The same is probably true with regard to promises of the growing number of FDA employees – such as Dr. Moncef Slaoui and Dr. Peter Marks – who claim that they would resign rather than permit an unsafe vaccine to be distributed.
Indeed, in a recent survey, 78% of respondents said they were worried that the approval process for a COVID-19 vaccine was being influenced more by politics than by science. Thus two-thirds of American voters say they would not take a COVID-19 vaccine when it first comes out, and some 25% claim they would never accept it – actions which would very substantially delay any return to pre-COVID normalcy.
kamala Harris on the vaccine and polling
While getting and distributing a safe and effective vaccine as early as possible is obviously important, virtually all of the experts say that it almost certainly could not be done before the end of the year.

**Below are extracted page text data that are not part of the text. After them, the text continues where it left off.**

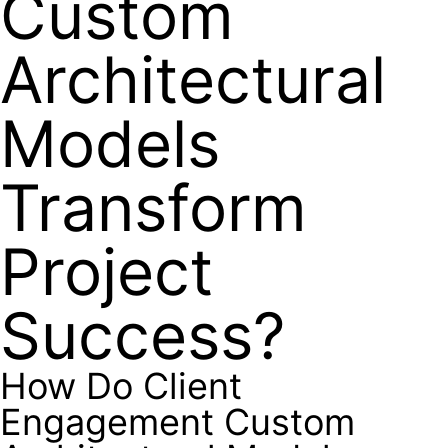
Custom
Architectural
Models
Transform
Project
Success?
How Do Client
Engagement Custom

To now rush it for release just prior to election day, without completing the basic phase three trials necessary to show whether it is both safe and effective, would only increase the existing distrust of the public regarding the government’s handling of the entire COVID-19 crisis, and could substantially prolong the hardship of the pandemic if even more people simply refused to use the vaccine once the FDA authorized it on an emergency basis, says Banzhaf.
Public Citizen agrees, arguing that such a rush to prematurely approve a vaccine could fuel existing vaccine hesitancy.
It could also make it more difficult to find people willing to participate in any other clinical trials for that vaccine – or for the many other experimental vaccines still being tested – because participants might not want to take the risk of getting a placebo offering no protection at all when they could get a shot of an arguably effective vaccine authorized (at least on an emergency basis) by the FDA.
So Prof. Banzhaf suggests that it would be appropriate for major medical organizations, large hospital chains, and big medical insurance companies to consider what their role should be regarding the distribution and administration of any vaccine without the satisfactory completion and unbiased evaluation of clinical trials.